足を止める気か。持ち替える瞬間を狙って一機倒したい。

と、早速持ち替えようとする一機。直線移動で接近しながら射撃する。


「しまっ…」

「五番機!バカがっ!」


後ろからの射撃。

改造機が急速接近し、激しい打撃を食らった。


『うっ…』


速度の乗った打撃はLB並だ。

高度を下げ、追撃の蹴りを避ける。


「その調子です!」


散弾を用意されたが、この改造機と取っ組み合っていれば撃ってこない。改造機の相手をしつつ、隙を狙って他のを落とそう。

それにしても、この改造機、他の機体とで挟み込むような位置取りをしてくる。何が狙いだろうか。


段々距離を詰めてきた。格闘戦を挑む気か?

突然散弾を発砲してきた。


『味方ごと撃つ気か!?』


改造機は、僕を盾に散弾を回避した。

この衝撃…衝撃弾か?機体が体勢を崩し、その隙に蹴りを入れられる。

機体は急降下したが、なんとか着地した。


回避行動を取りながら敵が近づいてくる。ショットガンでこちらの動きを止めつつ、距離を詰めてくる。

ハイ・ブーストで無理矢理詰めるか、それ以外無いか。


「て、敵がっ!」

「回避行動を続けろ!」


ハイ・ブーストで突撃すると、相手が焦って一瞬足が止まった。そこにマシンガンを叩き込みながら突撃する。

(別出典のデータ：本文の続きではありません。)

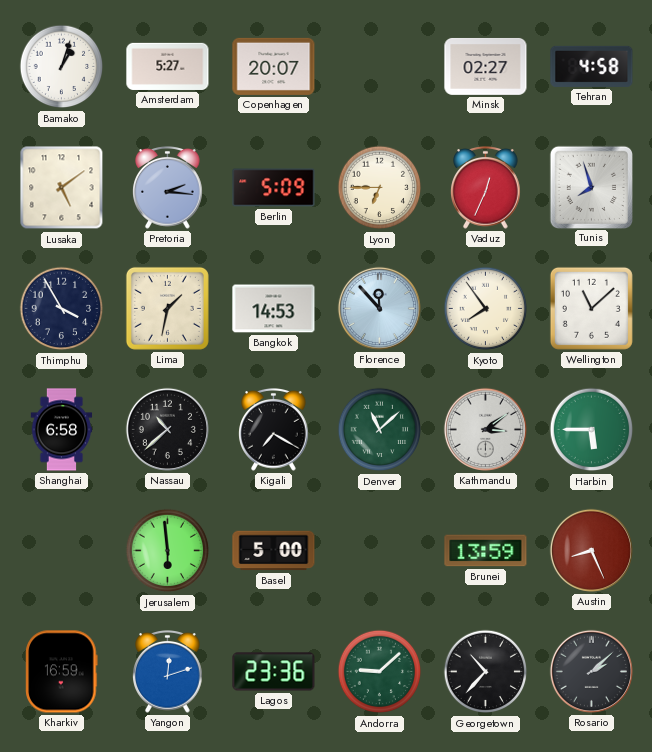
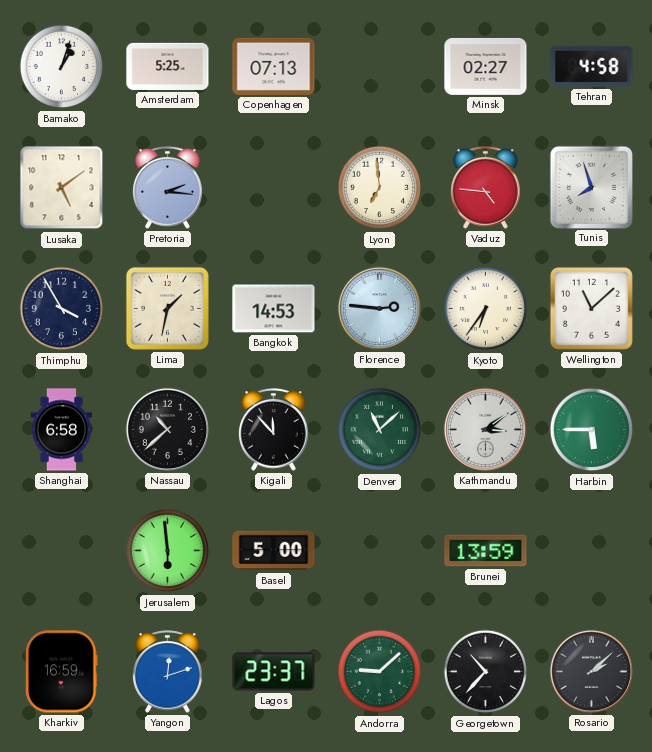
Amsterdam: 5:27 -> 5:25
Copenhagen: 20:07 -> 07:13
Berlin: 5:09 -> none
Lyon: 6:45 -> 6:59
Vaduz: 12:34 -> 4:46
Florence: 11:53 -> 2:46
Kyoto: 7:54 -> 6:36
Kigali: 7:20 -> 11:53
Austin: 8:26 -> none
Lagos: 23:36 -> 23:37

更に、援護に来た一機も移動方向の延長線上に立ち、撃破した。


「バカ共が…」

『あとは一機…さっきはよくもやってくれたな…?』


ハイ・ブースタを起動し、ジグザグ移動をしながら一気に距離を詰める。

相手は引き撃ちに徹したが、LBに射撃はほぼ無駄な抵抗だ。先程のように衝撃力に特化した銃でもない限りは。

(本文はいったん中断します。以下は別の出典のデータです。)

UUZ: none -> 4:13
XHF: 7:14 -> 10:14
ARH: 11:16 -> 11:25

山の斜面を蹴り、更に加速しながら距離を詰める。相手も同様の事をしているので、射撃が当てづらい。やはり、山に着いた瞬間を狙うか。


『…そこっ!』

「脚部が…!?まずいっ!」 


右脚を破壊され、敵は斜面を転がり落ちた。


『トドメっ!』


敵の真上からマシンガンを撃ち下ろした。

銃を向けた腕が倒れ、機能が停止した。


「敵機の反応は無いです、作戦終了です!」

『終わった…けど、またLM相手に手こずったか…』


作戦中は依頼主に監視される。違反を防ぐためだ。多くの依頼は戦闘の撮影に同意する事が求められる。

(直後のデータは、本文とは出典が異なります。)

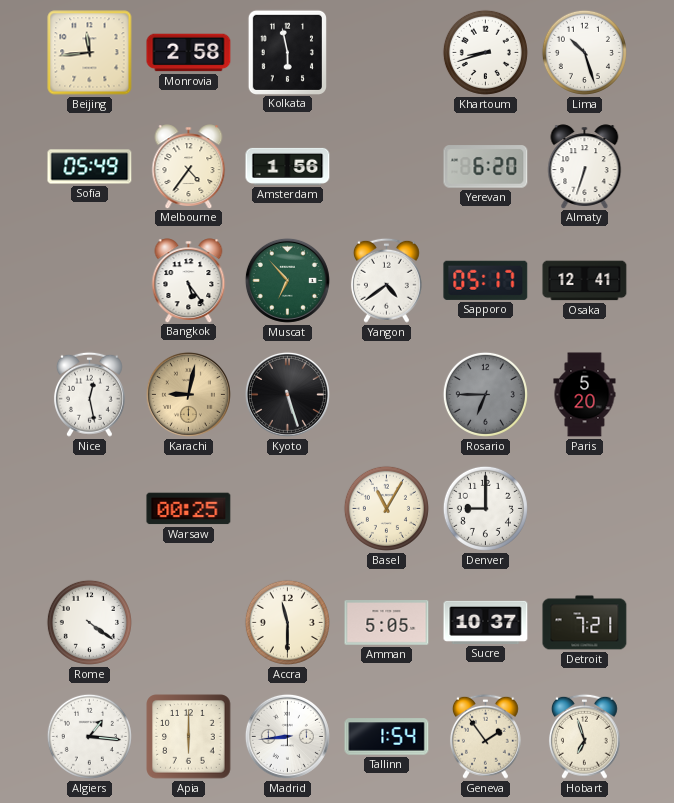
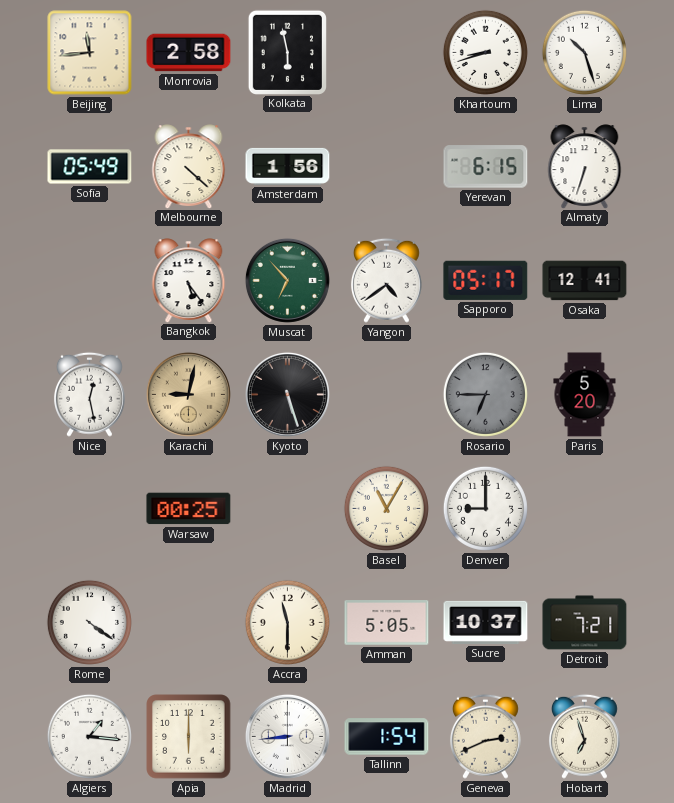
Melbourne: 4:36 -> 4:22
Yerevan: 6:20 -> 6:15
Geneva: 1:54 -> 2:41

その映像は依頼主が依頼履歴と共に保存するのだが、とある動画配信サービス会社が高値で買い取りをしており、大体は依頼主がそこに売りつける。そして、その映像は各地で使えるネットワーク・サービスで誰でも見ることができる。

最近これは、LB乗り、LM乗り、傭兵、ストレイ…様々な者の評価の主流となっており、場合によっては仕事が来なくなる。

初心者とはいえ、LBがLM相手に手こずるようでは評価の上昇はあまり見込めない。